* _EXERCISE INSTRUCTIONS_
Write an exact copy of the entries below that leaves out all pictures.

*** Opening EXERCISE DATA ***

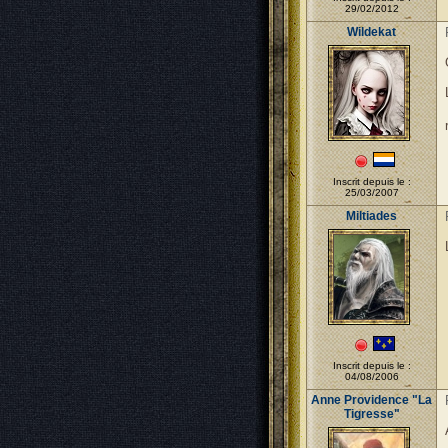
29/02/2012
Wildekat
Inscrit depuis le :
25/03/2007
Miltiades
Inscrit depuis le :
04/08/2006
Anne Providence "La
Tigresse"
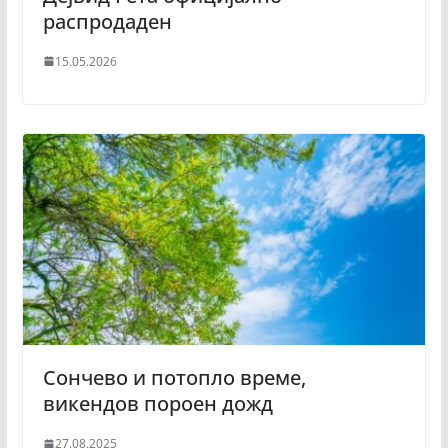
распродаден
15.05.2026
Сончево и потопло време,
викендов пороен дожд
27.08.2025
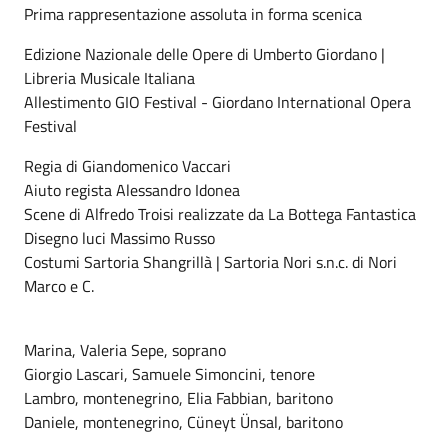
Prima rappresentazione assoluta in forma scenica
Edizione Nazionale delle Opere di Umberto Giordano |
Libreria Musicale Italiana
Allestimento GIO Festival - Giordano International Opera
Festival
Regia di Giandomenico Vaccari
Aiuto regista Alessandro Idonea
Scene di Alfredo Troisi realizzate da La Bottega Fantastica
Disegno luci Massimo Russo
Costumi Sartoria Shangrillà | Sartoria Nori s.n.c. di Nori
Marco e C.
Marina, Valeria Sepe, soprano
Giorgio Lascari, Samuele Simoncini, tenore
Lambro, montenegrino, Elia Fabbian, baritono
Daniele, montenegrino, Cüneyt Ünsal, baritono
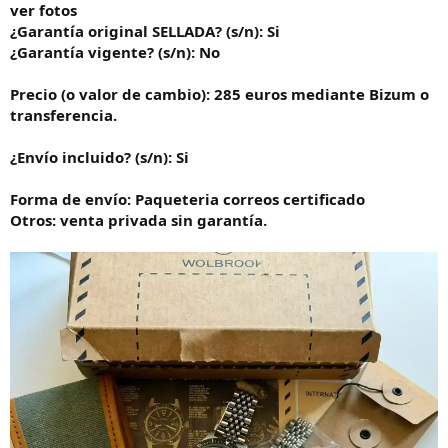
ver fotos
¿Garantía original SELLADA? (s/n): Si
¿Garantía vigente? (s/n): No
Precio (o valor de cambio): 285 euros mediante Bizum o
transferencia.
¿Envío incluido? (s/n): Si
Forma de envío: Paqueteria correos certificado
Otros: venta privada sin garantía.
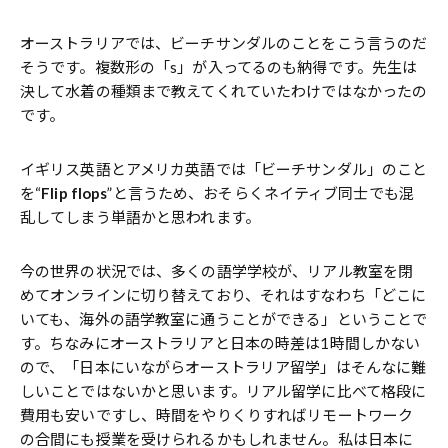
オーストラリアでは、ビーチサンダルのことをこう言うのだ
そうです。複数形の「s」が入ってるのも納得です。先生は
決して水着の種類まで教えてくれていたわけではなかったの
です。
イギリス英語とアメリカ英語では「ビーチサンダル」のこと
を“
Flip flops
”と言うため、おそらくネイティブ同士でも混
乱してしまう単語かと思われます。
今の世界の状況では、多くの語学学校が、リアル教室を閉
めてオンラインに切り替えており、それはすなわち「どこに
いても、海外の語学教室に通うことができる」ということで
す。ちなみにオーストラリアと日本の時差は1時間しかない
ので、「日本にいながらオーストラリア留学」はそんなに難
しいことではないかと思います。リアル留学に比べて格段に
費用も安いですし、時間をやりくりすればリモートワーク
の合間にも授業を受けられるかもしれません。私は日本に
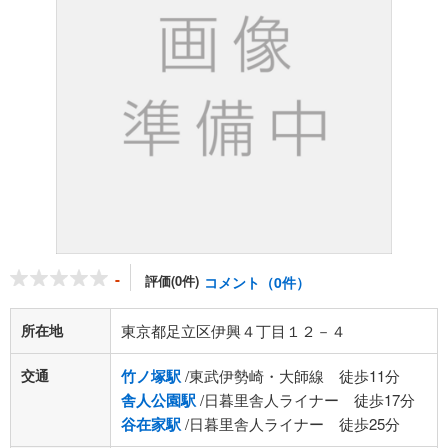
-
評価(0件)
コメント（0件）
所在地
東京都足立区伊興４丁目１２－４
交通
竹ノ塚駅
/東武伊勢崎・大師線 徒歩11分
舎人公園駅
/日暮里舎人ライナー 徒歩17分
谷在家駅
/日暮里舎人ライナー 徒歩25分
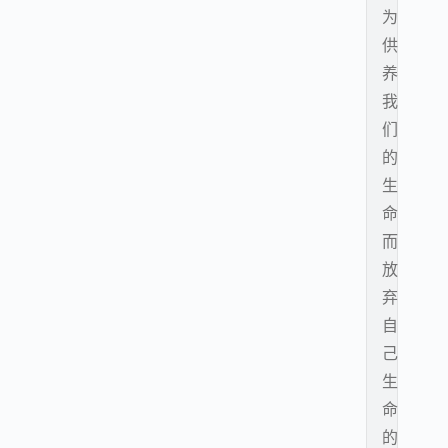
为
供
养
我
们
的
生
命
而
放
弃
自
己
生
命
的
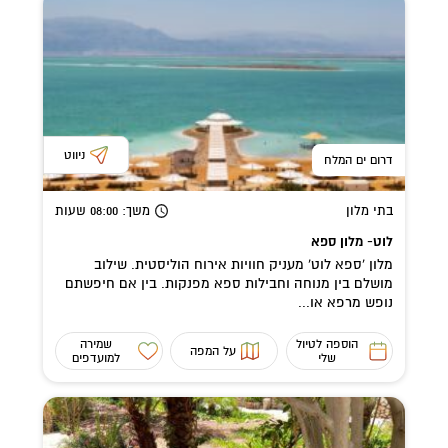
ניווט
דרום ים המלח
בתי מלון
משך
: 08:00
שעות
לוט- מלון ספא
מלון 'ספא לוט' מעניק חוויות אירוח הוליסטית. שילוב
מושלם בין מנוחה וחבילות ספא מפנקות. בין אם חיפשתם
נופש מרפא או...
הוספה לטיול
שמירה
על המפה
שלי
למועדפים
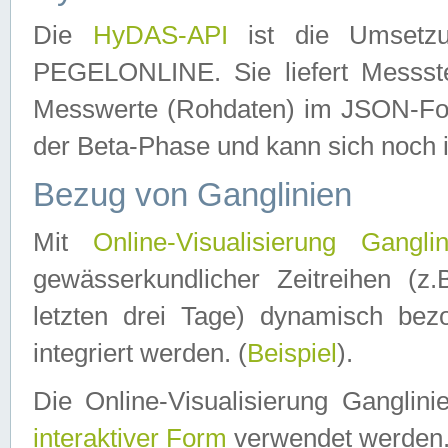
Die
HyDAS-API
ist die Umset
PEGELONLINE. Sie liefert Messste
Messwerte (Rohdaten) im JSON-Forma
der Beta-Phase und kann sich noch 
Bezug von Ganglinien
Mit
Online-Visualisierung Ganglin
gewässerkundlicher Zeitreihen (z
letzten drei Tage) dynamisch be
integriert werden. (
Beispiel
).
Die Online-Visualisierung Ganglin
interaktiver Form
verwendet werden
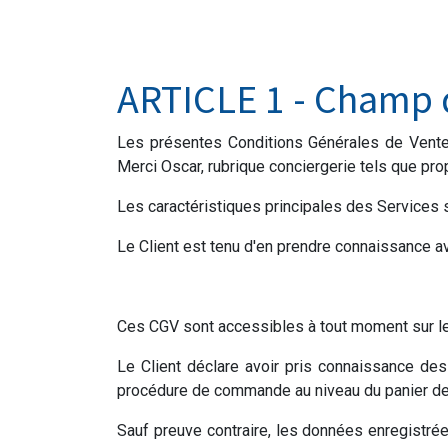
ARTICLE 1 - Champ 
Les présentes Conditions Générales de Vente (
Merci Oscar, rubrique conciergerie tels que prop
Les caractéristiques principales des Services 
Le Client est tenu d'en prendre connaissance av
Ces CGV sont accessibles à tout moment sur le
Le Client déclare avoir pris connaissance de
procédure de commande au niveau du panier 
Sauf preuve contraire, les données enregistré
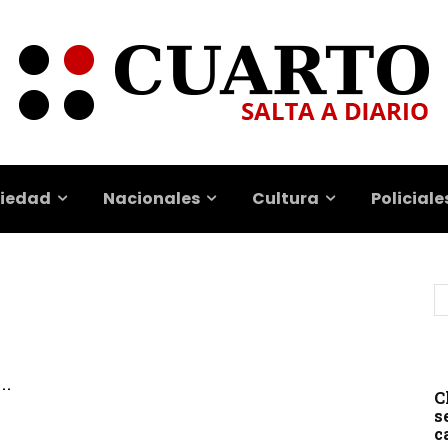
iedad
Nacionales
Cultura
Policiale
..
C
s
c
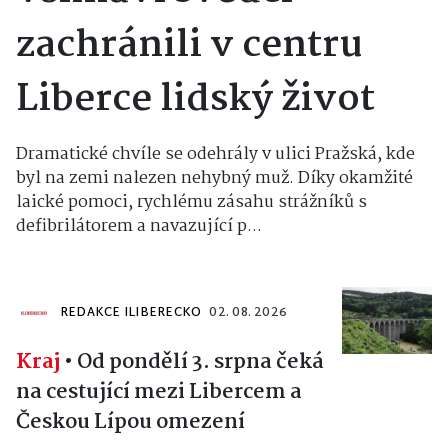
zachránili v centru
Liberce lidský život
Dramatické chvíle se odehrály v ulici Pražská, kde
byl na zemi nalezen nehybný muž. Díky okamžité
laické pomoci, rychlému zásahu strážníků s
defibrilátorem a navazující p...
REDAKCE ILIBERECKO
02. 08. 2026
Kraj
•
Od pondělí 3. srpna čeká
na cestující mezi Libercem a
Českou Lípou omezení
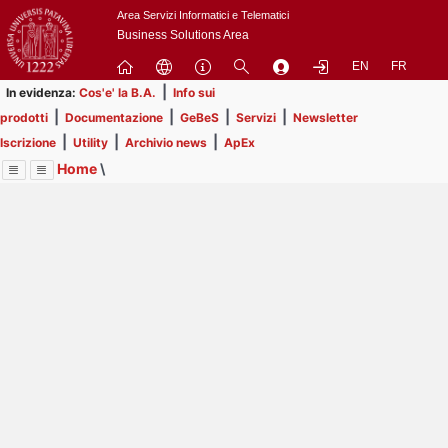
Passa
Area Servizi Informatici e Telematici
a
Business Solutions Area
contenuto
EN
FR
principale
|
In evidenza:
Cos'e' la B.A.
Info sui
|
|
|
|
prodotti
Documentazione
GeBeS
Servizi
Newsletter
|
|
|
Iscrizione
Utility
Archivio news
ApEx
Home
\
Menu
Contrai
Espandi
Image
Title
Page
Display
Risorse
ext
itle
Page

*** Closing EXERCISE DATA ***

* _REPLY TO THE TASK_
29/02/2012
Wildekat
Inscrit depuis le :
25/03/2007
Miltiades
Inscrit depuis le :
04/08/2006
Anne Providence "La
Tigresse"
распродаден
15.05.2026
Сончево и потопло време,
викендов пороен дожд
27.08.2025
Prima rappresentazione assoluta in forma scenica
Edizione Nazionale delle Opere di Umberto Giordano |
Libreria Musicale Italiana
Allestimento GIO Festival - Giordano International Opera
Festival
Regia di Giandomenico Vaccari
Aiuto regista Alessandro Idonea
Scene di Alfredo Troisi realizzate da La Bottega Fantastica
Disegno luci Massimo Russo
Costumi Sartoria Shangrillà | Sartoria Nori s.n.c. di Nori
Marco e C.
Marina, Valeria Sepe, soprano
Giorgio Lascari, Samuele Simoncini, tenore
Lambro, montenegrino, Elia Fabbian, baritono
Daniele, montenegrino, Cüneyt Ünsal, baritono
ver fotos
¿Garantía original SELLADA? (s/n): Si
¿Garantía vigente? (s/n): No
Precio (o valor de cambio): 285 euros mediante Bizum o
transferencia.
¿Envío incluido? (s/n): Si
Forma de envío: Paqueteria correos certificado
Otros: venta privada sin garantía.
オーストラリアでは、ビーチサンダルのことをこう言うのだ
そうです。複数形の「s」が入ってるのも納得です。先生は
決して水着の種類まで教えてくれていたわけではなかったの
です。
イギリス英語とアメリカ英語では「ビーチサンダル」のこと
を“
Flip flops
”と言うため、おそらくネイティブ同士でも混
乱してしまう単語かと思われます。
今の世界の状況では、多くの語学学校が、リアル教室を閉
めてオンラインに切り替えており、それはすなわち「どこに
いても、海外の語学教室に通うことができる」ということで
す。ちなみにオーストラリアと日本の時差は1時間しかない
ので、「日本にいながらオーストラリア留学」はそんなに難
しいことではないかと思います。リアル留学に比べて格段に
費用も安いですし、時間をやりくりすればリモートワーク
の合間にも授業を受けられるかもしれません。私は日本に
-
評価(0件)
コメント（0件）
所在地
東京都足立区伊興４丁目１２－４
交通
竹ノ塚駅
/東武伊勢崎・大師線 徒歩11分
舎人公園駅
/日暮里舎人ライナー 徒歩17分
谷在家駅
/日暮里舎人ライナー 徒歩25分
为
供
养
我
们
的
生
命
而
放
弃
自
己
生
命
的
ניווט
דרום ים המלח
בתי מלון
משך
: 08:00
שעות
לוט- מלון ספא
מלון 'ספא לוט' מעניק חוויות אירוח הוליסטית. שילוב
מושלם בין מנוחה וחבילות ספא מפנקות. בין אם חיפשתם
נופש מרפא או...
הוספה לטיול
שמירה
על המפה
שלי
למועדפים
Die
HyDAS-API
ist die Umset
PEGELONLINE. Sie liefert Messste
Messwerte (Rohdaten) im JSON-Forma
der Beta-Phase und kann sich noch 
Bezug von Ganglinien
Mit
Online-Visualisierung Ganglin
gewässerkundlicher Zeitreihen (z
letzten drei Tage) dynamisch be
integriert werden. (
Beispiel
).
Die Online-Visualisierung Ganglin
interaktiver Form
verwendet werden
ARTICLE 1 - Champ 
Les présentes Conditions Générales de Vente (
Merci Oscar, rubrique conciergerie tels que prop
Les caractéristiques principales des Services 
Le Client est tenu d'en prendre connaissance av
Ces CGV sont accessibles à tout moment sur le
Le Client déclare avoir pris connaissance de
procédure de commande au niveau du panier 
Sauf preuve contraire, les données enregistré
iedad
Nacionales
Cultura
Policiale
..
C
s
c
zachránili v centru
Liberce lidský život
Dramatické chvíle se odehrály v ulici Pražská, kde
byl na zemi nalezen nehybný muž. Díky okamžité
laické pomoci, rychlému zásahu strážníků s
defibrilátorem a navazující p...
REDAKCE ILIBERECKO
02. 08. 2026
Kraj
•
Od pondělí 3. srpna čeká
na cestující mezi Libercem a
Českou Lípou omezení
Passa
Area Servizi Informatici e Telematici
a
Business Solutions Area
contenuto
EN
FR
principale
|
In evidenza:
Cos'e' la B.A.
Info sui
|
|
|
|
prodotti
Documentazione
GeBeS
Servizi
Newsletter
|
|
|
Iscrizione
Utility
Archivio news
ApEx
Home
\
Menu
Contrai
Espandi
Image
Title
Page
Display
Risorse
ext
itle
Page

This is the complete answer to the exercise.